GPFS file system corrupt issue

Hi Administrators,

I have one issue related to GPFS filesystem. We have bad entries in this file system, which reflects error like

ls: 0653-341 The file <filename> does not exist.

when we give "ls -ltr" on this directory.

So we taken the FS filesystem offline and followed the below steps.

root@profrd06:/root]# umount /opt/minotaur/Data/Shared_CFDX
root@profrd06:/root]# mmfsck /dev/gpfslv
Checking "gpfslv"
Checking inodes
Checking inode map file
Checking directories and files

Error in directory inode 461241:  DirEntryBad
Directory entry "GSM_20080821022010_MSC140547280551273.EDR" is not an allocated inode.
Patching will delete the directory entry.
Remove directory entry? y
Directory entry "GSM_20080821022510_MSC140547280641273.EDR" is not an allocated inode.
Patching will delete the directory entry.
Remove directory entry? y
 
Checking log files
Checking extended attributes file
Checking allocation summary file
Checking policy file
Checking filesets metadata
Checking file reference counts

File inode 1191665 is not referenced by any directory.
Reattach inode to lost+found? y

File inode 1196881 is not referenced by any directory.
Reattach inode to lost+found? y

And it gave the result similar as above. However it has removed all the files who have bad entries.

But the corruption issues was because of the old version of IBM servers so their typical workaround is to do patching , and its 2 years old, so lot of patching is require and will be blind in production servers.

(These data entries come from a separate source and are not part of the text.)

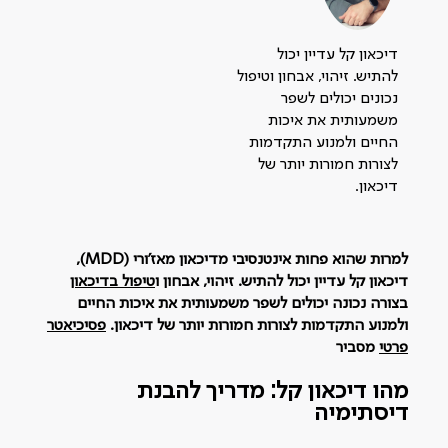
דיכאון קל עדיין יכול
להתיש. זיהוי, אבחון וטיפול
נכונים יכולים לשפר
משמעותית את איכות
החיים ולמנוע התקדמות
לצורות חמורות יותר של
דיכאון.
למרות שהוא פחות אינטנסיבי מדיכאון מאז'ורי (MDD),
דיכאון קל עדיין יכול להתיש. זיהוי, אבחון ו
טיפול בדיכאון
בצורה נכונה יכולים לשפר משמעותית את איכות החיים
ולמנוע התקדמות לצורות חמורות יותר של דיכאון.
פסיכיאטר
פרטי
מסביר
מהו דיכאון קל: מדריך להבנת
דיסתימיה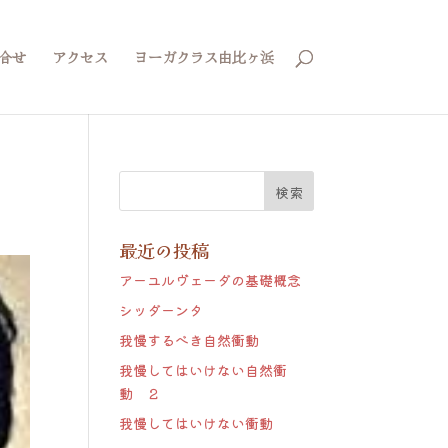
合せ
アクセス
ヨーガクラス由比ヶ浜
最近の投稿
アーユルヴェーダの基礎概念
シッダーンタ
我慢するべき自然衝動
我慢してはいけない自然衝
動 ２
我慢してはいけない衝動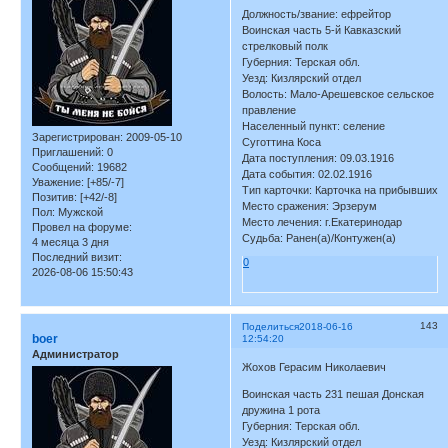
Должность/звание: ефрейтор
Воинская часть 5-й Кавказский
стрелковый полк
Губерния: Терская обл.
Уезд: Кизлярский отдел
Волость: Мало-Арешевское сельское
правление
Населенный пункт: селение
Зарегистрирован
: 2009-05-10
Суготтина Коса
Приглашений:
0
Дата поступления: 09.03.1916
Сообщений:
19682
Дата события: 02.02.1916
Уважение:
[+85/-7]
Тип карточки: Карточка на прибывших
Позитив:
[+42/-8]
Место сражения: Эрзерум
Пол:
Мужской
Место лечения: г.Екатеринодар
Провел на форуме:
Судьба: Ранен(а)/Контужен(а)
4 месяца 3 дня
Последний визит:
0
2026-08-06 15:50:43
143
Поделиться
2018-06-16
boer
12:54:20
Администратор
Жохов Герасим Николаевич
Воинская часть 231 пешая Донская
дружина 1 рота
Губерния: Терская обл.
Уезд: Кизлярский отдел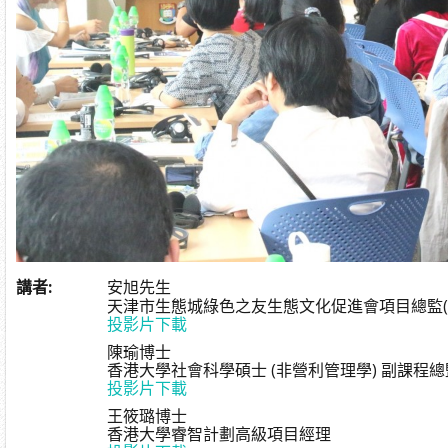
講者
:
安旭先生
天津市生態城綠色之友生態文化促進會項目總監(
投影片下載
陳瑜博士
香港大學社會科學碩士 (非營利管理學) 副課程總
投影片下載
王筱璐博士
香港大學睿智計劃高級項目經理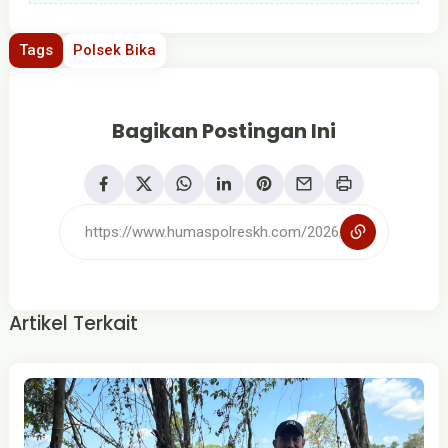
Tags
Polsek Bika
Bagikan Postingan Ini
Artikel Terkait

So anyway cant go for it (not recommended).

Kindly let me know if any is familiar about any alternate on this, the details are as below :

<username@hostname>  $ uname -a
AIX <hostname> 3 5 00C0B4204C00

Kindly let me know if something else is required.

Hi,
Try:

mmstartup

now: ls and other commands.

Hi, mmstartup is just to reboot the file system , my issue is little different , please go through the previous post.

if fsck output contains only two types of errors as listed below, then probably all data blocks are intact and there is no data loss. but we'll need to have a look at the entire fsck output to be sure.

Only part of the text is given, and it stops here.